# [To do]
Reduce the material below to its lines containing "başladım".

# [Excerpted data]
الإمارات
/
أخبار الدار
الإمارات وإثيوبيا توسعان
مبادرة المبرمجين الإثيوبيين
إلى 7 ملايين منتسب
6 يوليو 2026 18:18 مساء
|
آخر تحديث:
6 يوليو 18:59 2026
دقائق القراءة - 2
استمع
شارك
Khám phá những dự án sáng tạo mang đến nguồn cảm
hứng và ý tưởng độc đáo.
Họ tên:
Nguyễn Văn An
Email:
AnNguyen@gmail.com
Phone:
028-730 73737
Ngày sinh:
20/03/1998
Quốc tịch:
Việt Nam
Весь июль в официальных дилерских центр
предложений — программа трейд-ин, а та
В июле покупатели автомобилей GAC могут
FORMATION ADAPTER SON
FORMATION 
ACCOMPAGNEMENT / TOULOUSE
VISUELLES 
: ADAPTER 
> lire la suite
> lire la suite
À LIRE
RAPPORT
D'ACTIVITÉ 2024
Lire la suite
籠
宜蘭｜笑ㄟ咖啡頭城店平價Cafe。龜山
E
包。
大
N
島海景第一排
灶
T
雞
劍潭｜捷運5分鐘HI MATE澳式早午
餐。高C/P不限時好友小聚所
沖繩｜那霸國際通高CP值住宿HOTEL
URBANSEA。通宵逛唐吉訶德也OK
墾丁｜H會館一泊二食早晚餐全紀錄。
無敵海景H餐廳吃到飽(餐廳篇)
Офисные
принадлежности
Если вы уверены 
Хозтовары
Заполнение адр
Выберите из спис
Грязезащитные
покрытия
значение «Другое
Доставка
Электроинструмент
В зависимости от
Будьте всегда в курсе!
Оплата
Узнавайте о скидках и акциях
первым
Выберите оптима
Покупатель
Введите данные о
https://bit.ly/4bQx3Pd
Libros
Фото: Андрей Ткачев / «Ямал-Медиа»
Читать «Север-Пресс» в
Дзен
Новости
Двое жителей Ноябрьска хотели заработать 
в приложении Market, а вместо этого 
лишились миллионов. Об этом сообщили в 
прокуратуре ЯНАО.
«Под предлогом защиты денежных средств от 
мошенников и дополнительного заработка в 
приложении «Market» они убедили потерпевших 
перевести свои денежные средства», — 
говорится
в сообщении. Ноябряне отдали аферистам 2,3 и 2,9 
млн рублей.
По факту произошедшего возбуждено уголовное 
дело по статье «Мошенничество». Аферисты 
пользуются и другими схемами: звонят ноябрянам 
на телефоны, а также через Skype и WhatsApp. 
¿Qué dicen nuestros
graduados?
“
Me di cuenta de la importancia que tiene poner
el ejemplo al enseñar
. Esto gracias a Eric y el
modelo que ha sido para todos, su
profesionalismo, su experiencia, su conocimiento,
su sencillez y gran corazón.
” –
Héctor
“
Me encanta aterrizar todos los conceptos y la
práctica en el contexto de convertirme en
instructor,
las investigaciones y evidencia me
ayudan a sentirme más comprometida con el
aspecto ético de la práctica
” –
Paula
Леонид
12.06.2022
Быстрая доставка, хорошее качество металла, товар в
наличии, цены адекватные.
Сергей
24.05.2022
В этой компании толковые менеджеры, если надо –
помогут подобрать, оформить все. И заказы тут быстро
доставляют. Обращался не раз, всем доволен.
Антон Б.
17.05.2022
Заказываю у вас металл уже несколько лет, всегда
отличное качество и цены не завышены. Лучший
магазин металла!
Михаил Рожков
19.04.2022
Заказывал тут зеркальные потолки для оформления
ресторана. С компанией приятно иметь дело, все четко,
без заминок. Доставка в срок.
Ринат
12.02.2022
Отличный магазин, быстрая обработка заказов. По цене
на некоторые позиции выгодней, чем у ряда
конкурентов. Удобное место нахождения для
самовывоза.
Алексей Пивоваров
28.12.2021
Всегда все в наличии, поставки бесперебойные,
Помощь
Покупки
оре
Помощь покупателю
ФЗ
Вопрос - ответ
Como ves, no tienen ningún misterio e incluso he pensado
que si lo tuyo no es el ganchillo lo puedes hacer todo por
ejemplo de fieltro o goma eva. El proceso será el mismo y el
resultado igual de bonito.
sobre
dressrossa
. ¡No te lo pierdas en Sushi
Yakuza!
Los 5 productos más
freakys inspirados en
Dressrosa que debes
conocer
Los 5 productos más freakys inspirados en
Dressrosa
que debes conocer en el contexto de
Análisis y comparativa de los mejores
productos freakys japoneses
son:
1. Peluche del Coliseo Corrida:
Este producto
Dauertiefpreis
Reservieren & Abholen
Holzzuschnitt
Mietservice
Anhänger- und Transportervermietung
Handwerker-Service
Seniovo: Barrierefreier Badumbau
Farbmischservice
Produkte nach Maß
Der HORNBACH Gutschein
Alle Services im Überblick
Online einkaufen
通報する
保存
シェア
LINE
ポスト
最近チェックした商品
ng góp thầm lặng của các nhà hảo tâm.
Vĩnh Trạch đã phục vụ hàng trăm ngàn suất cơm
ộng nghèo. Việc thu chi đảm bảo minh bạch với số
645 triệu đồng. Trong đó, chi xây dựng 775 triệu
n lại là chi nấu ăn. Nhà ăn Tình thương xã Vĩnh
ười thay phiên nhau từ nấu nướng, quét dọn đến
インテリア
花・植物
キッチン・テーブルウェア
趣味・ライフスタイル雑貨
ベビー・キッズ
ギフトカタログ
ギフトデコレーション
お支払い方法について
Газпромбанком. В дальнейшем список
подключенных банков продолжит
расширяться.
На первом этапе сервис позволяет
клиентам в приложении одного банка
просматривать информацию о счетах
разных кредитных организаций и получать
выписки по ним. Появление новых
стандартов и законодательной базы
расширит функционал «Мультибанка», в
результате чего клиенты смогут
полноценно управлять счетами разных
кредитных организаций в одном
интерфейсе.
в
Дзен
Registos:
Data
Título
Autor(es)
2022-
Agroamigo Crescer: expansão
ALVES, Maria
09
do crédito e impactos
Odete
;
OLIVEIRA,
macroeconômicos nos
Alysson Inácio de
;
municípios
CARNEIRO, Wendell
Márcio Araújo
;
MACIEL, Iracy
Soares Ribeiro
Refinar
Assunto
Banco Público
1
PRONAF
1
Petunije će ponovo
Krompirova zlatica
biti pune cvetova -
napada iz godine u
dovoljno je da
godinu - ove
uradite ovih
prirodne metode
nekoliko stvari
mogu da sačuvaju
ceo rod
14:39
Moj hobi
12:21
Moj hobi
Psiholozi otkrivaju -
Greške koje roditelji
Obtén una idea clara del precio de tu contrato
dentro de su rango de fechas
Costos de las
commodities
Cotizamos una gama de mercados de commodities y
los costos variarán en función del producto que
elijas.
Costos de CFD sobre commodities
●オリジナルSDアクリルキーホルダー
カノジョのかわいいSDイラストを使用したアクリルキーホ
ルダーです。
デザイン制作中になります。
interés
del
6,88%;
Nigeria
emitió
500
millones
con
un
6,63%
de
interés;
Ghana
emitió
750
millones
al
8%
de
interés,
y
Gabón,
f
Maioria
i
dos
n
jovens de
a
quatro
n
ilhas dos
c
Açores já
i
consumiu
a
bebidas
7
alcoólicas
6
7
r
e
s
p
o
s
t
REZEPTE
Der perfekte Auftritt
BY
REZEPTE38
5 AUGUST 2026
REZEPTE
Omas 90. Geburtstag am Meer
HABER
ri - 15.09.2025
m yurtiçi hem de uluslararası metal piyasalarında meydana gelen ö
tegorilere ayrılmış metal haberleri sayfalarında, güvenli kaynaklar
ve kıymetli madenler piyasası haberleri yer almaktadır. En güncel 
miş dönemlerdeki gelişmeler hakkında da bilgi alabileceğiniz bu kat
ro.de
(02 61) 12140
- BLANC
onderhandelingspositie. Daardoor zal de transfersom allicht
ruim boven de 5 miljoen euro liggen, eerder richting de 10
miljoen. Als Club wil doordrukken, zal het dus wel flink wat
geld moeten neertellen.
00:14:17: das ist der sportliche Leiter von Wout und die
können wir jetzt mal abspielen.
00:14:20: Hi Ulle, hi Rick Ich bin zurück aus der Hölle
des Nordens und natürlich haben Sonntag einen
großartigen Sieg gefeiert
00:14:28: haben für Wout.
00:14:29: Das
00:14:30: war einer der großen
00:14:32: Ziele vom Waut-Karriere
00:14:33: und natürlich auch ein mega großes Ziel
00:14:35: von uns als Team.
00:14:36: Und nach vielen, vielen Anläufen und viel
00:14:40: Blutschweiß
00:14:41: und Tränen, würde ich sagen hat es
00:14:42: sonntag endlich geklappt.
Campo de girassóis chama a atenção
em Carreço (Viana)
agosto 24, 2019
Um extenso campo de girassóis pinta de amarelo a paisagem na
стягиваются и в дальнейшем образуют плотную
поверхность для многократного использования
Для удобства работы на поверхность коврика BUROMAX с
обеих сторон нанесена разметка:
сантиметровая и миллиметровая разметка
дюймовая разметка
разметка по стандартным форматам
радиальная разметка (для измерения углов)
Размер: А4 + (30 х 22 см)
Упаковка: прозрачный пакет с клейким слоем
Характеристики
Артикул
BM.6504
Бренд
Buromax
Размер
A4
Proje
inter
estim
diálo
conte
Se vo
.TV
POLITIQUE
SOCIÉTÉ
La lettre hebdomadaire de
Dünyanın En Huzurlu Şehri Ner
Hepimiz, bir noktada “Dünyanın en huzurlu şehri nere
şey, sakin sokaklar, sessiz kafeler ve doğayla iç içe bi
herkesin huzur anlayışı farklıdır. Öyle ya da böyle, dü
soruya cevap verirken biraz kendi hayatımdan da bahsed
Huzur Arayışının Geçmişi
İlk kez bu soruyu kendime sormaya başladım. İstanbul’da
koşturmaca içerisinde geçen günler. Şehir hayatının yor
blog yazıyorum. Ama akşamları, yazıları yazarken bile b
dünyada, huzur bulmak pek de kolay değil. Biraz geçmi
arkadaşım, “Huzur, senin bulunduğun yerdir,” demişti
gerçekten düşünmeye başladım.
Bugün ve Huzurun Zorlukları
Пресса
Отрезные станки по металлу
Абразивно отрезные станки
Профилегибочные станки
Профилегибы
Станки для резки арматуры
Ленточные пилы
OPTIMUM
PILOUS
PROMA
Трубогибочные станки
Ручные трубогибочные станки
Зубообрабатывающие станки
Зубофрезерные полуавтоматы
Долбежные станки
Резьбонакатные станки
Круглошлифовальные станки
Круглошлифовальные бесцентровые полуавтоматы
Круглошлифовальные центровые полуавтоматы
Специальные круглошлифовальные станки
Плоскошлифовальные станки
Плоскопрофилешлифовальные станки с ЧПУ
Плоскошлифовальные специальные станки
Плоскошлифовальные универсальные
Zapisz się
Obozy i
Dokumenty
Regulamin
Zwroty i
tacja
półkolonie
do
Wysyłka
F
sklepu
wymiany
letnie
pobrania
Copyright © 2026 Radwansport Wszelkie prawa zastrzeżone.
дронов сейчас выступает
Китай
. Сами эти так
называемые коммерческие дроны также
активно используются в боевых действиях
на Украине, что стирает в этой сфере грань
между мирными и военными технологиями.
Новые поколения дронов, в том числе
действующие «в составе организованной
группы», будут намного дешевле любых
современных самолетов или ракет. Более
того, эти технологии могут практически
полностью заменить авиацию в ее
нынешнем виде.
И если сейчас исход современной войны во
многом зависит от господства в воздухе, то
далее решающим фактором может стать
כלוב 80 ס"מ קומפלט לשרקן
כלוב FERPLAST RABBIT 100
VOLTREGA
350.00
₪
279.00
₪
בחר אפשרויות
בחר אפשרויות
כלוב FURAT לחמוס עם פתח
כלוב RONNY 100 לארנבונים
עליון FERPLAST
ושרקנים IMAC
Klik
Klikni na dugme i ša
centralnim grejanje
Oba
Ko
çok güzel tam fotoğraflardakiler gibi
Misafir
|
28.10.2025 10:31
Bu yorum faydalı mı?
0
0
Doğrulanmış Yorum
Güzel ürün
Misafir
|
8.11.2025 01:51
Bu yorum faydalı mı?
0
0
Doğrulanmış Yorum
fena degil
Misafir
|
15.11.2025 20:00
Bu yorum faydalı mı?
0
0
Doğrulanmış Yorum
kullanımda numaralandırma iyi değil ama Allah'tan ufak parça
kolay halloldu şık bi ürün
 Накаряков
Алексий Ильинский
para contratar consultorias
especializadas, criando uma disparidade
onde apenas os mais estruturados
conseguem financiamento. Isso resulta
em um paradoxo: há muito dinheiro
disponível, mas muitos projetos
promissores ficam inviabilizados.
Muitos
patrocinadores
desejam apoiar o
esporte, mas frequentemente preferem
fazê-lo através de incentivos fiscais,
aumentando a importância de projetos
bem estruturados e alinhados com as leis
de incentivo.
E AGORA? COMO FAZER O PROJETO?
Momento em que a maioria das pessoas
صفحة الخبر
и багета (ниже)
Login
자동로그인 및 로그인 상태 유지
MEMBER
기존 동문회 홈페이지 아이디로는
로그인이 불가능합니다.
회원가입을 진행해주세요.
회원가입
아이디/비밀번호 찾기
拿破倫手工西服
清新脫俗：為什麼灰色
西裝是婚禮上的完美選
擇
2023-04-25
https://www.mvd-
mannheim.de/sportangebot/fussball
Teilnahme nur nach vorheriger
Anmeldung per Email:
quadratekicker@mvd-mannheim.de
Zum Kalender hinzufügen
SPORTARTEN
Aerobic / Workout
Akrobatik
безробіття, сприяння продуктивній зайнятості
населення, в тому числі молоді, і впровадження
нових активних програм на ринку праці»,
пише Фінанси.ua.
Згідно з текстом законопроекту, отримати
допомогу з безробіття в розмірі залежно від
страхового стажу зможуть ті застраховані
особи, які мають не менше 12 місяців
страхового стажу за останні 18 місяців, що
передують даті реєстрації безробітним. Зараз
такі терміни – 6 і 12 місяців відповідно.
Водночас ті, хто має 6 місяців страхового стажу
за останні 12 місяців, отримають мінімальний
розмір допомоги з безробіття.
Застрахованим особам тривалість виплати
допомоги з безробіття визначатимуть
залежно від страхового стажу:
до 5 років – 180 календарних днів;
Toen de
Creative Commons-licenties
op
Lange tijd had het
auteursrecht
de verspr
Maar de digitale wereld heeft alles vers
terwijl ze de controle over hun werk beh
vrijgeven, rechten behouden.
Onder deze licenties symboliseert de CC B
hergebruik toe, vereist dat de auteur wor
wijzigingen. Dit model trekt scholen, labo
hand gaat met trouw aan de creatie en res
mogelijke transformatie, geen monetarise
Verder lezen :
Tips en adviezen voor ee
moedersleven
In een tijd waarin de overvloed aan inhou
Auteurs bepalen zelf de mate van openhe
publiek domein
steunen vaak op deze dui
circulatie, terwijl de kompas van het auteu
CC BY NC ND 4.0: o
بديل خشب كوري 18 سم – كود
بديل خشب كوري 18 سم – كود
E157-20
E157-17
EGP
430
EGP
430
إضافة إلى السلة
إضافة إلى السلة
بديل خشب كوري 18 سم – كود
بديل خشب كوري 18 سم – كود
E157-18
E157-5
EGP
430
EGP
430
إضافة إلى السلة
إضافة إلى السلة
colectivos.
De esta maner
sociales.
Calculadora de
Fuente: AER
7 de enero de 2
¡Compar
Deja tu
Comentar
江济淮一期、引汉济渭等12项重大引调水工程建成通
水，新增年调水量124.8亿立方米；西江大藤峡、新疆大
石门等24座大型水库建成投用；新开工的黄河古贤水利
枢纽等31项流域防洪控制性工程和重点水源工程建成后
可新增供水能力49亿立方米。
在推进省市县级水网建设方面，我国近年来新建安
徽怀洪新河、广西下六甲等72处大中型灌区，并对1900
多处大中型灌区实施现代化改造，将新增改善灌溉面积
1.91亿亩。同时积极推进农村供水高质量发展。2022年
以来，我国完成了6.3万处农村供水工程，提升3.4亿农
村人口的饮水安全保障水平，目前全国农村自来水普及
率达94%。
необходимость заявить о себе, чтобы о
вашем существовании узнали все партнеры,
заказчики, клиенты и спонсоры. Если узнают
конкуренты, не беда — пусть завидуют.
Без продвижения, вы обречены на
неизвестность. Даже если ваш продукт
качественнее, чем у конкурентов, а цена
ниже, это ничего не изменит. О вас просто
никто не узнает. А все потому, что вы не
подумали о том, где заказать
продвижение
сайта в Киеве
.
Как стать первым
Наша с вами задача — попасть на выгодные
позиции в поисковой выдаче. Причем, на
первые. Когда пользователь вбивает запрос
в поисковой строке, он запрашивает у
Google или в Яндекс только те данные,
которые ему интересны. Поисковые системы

# [Expected answer]
İlk kez bu soruyu kendime sormaya başladım. İstanbul’da
gerçekten düşünmeye başladım.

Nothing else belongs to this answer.